Work required> Exact copies of all the records are to be output.

Saved data entries>
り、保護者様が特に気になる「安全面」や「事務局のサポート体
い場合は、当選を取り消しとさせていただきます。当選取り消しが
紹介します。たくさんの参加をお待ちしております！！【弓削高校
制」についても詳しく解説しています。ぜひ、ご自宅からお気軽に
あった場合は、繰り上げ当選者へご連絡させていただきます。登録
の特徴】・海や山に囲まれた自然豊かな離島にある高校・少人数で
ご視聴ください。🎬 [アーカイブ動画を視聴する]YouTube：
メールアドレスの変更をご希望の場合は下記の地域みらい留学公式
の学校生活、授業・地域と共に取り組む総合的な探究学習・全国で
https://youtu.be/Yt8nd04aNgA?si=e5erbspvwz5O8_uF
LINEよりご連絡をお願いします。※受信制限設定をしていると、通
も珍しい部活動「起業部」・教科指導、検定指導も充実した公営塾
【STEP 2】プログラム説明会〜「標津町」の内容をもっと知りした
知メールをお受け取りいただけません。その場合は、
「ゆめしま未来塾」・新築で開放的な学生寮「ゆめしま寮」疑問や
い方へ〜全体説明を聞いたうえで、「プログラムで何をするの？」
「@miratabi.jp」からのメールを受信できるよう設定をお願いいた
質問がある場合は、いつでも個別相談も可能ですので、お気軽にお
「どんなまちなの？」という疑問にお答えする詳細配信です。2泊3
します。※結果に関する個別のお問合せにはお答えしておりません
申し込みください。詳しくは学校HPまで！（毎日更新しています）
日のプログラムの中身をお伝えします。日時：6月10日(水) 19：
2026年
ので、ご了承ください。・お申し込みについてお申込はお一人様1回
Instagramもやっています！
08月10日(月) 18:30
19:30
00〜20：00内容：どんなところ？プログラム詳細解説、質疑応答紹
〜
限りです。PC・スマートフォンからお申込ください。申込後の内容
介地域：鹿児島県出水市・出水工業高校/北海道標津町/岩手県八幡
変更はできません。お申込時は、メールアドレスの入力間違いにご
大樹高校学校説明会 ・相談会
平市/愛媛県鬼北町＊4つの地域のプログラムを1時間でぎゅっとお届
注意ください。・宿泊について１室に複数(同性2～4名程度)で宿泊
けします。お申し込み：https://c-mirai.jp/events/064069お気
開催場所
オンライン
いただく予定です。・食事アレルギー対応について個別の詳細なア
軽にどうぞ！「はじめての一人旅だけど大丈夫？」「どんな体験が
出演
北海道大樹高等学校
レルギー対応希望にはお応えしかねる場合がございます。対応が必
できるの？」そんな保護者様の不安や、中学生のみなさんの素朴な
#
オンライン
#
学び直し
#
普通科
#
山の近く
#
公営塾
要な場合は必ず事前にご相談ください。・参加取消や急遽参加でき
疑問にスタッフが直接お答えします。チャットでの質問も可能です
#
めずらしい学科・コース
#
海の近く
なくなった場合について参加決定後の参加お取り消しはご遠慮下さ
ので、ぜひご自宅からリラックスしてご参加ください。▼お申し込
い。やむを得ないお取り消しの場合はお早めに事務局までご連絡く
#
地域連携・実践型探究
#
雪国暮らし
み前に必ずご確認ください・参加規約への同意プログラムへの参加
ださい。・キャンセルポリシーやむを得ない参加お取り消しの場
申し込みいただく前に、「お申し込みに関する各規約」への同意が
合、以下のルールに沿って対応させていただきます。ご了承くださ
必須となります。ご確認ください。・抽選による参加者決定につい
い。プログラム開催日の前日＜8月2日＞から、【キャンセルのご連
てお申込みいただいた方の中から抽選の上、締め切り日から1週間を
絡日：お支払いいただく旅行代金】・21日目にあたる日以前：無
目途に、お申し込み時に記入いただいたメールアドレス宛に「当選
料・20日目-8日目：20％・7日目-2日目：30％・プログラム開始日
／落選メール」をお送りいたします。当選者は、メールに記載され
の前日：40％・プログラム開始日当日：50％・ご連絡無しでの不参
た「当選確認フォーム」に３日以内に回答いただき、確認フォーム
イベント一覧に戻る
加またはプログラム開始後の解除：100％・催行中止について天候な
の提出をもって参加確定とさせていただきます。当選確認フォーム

Exercise response>
り、保護者様が特に気になる「安全面」や「事務局のサポート体
い場合は、当選を取り消しとさせていただきます。当選取り消しが
紹介します。たくさんの参加をお待ちしております！！【弓削高校
制」についても詳しく解説しています。ぜひ、ご自宅からお気軽に
あった場合は、繰り上げ当選者へご連絡させていただきます。登録
の特徴】・海や山に囲まれた自然豊かな離島にある高校・少人数で
ご視聴ください。🎬 [アーカイブ動画を視聴する]YouTube：
メールアドレスの変更をご希望の場合は下記の地域みらい留学公式
の学校生活、授業・地域と共に取り組む総合的な探究学習・全国で
https://youtu.be/Yt8nd04aNgA?si=e5erbspvwz5O8_uF
LINEよりご連絡をお願いします。※受信制限設定をしていると、通
も珍しい部活動「起業部」・教科指導、検定指導も充実した公営塾
【STEP 2】プログラム説明会〜「標津町」の内容をもっと知りした
知メールをお受け取りいただけません。その場合は、
「ゆめしま未来塾」・新築で開放的な学生寮「ゆめしま寮」疑問や
い方へ〜全体説明を聞いたうえで、「プログラムで何をするの？」
「@miratabi.jp」からのメールを受信できるよう設定をお願いいた
質問がある場合は、いつでも個別相談も可能ですので、お気軽にお
「どんなまちなの？」という疑問にお答えする詳細配信です。2泊3
します。※結果に関する個別のお問合せにはお答えしておりません
申し込みください。詳しくは学校HPまで！（毎日更新しています）
日のプログラムの中身をお伝えします。日時：6月10日(水) 19：
2026年
ので、ご了承ください。・お申し込みについてお申込はお一人様1回
Instagramもやっています！
08月10日(月) 18:30
19:30
00〜20：00内容：どんなところ？プログラム詳細解説、質疑応答紹
〜
限りです。PC・スマートフォンからお申込ください。申込後の内容
介地域：鹿児島県出水市・出水工業高校/北海道標津町/岩手県八幡
変更はできません。お申込時は、メールアドレスの入力間違いにご
大樹高校学校説明会 ・相談会
平市/愛媛県鬼北町＊4つの地域のプログラムを1時間でぎゅっとお届
注意ください。・宿泊について１室に複数(同性2～4名程度)で宿泊
けします。お申し込み：https://c-mirai.jp/events/064069お気
開催場所
オンライン
いただく予定です。・食事アレルギー対応について個別の詳細なア
軽にどうぞ！「はじめての一人旅だけど大丈夫？」「どんな体験が
出演
北海道大樹高等学校
レルギー対応希望にはお応えしかねる場合がございます。対応が必
できるの？」そんな保護者様の不安や、中学生のみなさんの素朴な
#
オンライン
#
学び直し
#
普通科
#
山の近く
#
公営塾
要な場合は必ず事前にご相談ください。・参加取消や急遽参加でき
疑問にスタッフが直接お答えします。チャットでの質問も可能です
#
めずらしい学科・コース
#
海の近く
なくなった場合について参加決定後の参加お取り消しはご遠慮下さ
ので、ぜひご自宅からリラックスしてご参加ください。▼お申し込
い。やむを得ないお取り消しの場合はお早めに事務局までご連絡く
#
地域連携・実践型探究
#
雪国暮らし
み前に必ずご確認ください・参加規約への同意プログラムへの参加
ださい。・キャンセルポリシーやむを得ない参加お取り消しの場
申し込みいただく前に、「お申し込みに関する各規約」への同意が
合、以下のルールに沿って対応させていただきます。ご了承くださ
必須となります。ご確認ください。・抽選による参加者決定につい
い。プログラム開催日の前日＜8月2日＞から、【キャンセルのご連
てお申込みいただいた方の中から抽選の上、締め切り日から1週間を
絡日：お支払いいただく旅行代金】・21日目にあたる日以前：無
目途に、お申し込み時に記入いただいたメールアドレス宛に「当選
料・20日目-8日目：20％・7日目-2日目：30％・プログラム開始日
／落選メール」をお送りいたします。当選者は、メールに記載され
の前日：40％・プログラム開始日当日：50％・ご連絡無しでの不参
た「当選確認フォーム」に３日以内に回答いただき、確認フォーム
イベント一覧に戻る
加またはプログラム開始後の解除：100％・催行中止について天候な
の提出をもって参加確定とさせていただきます。当選確認フォーム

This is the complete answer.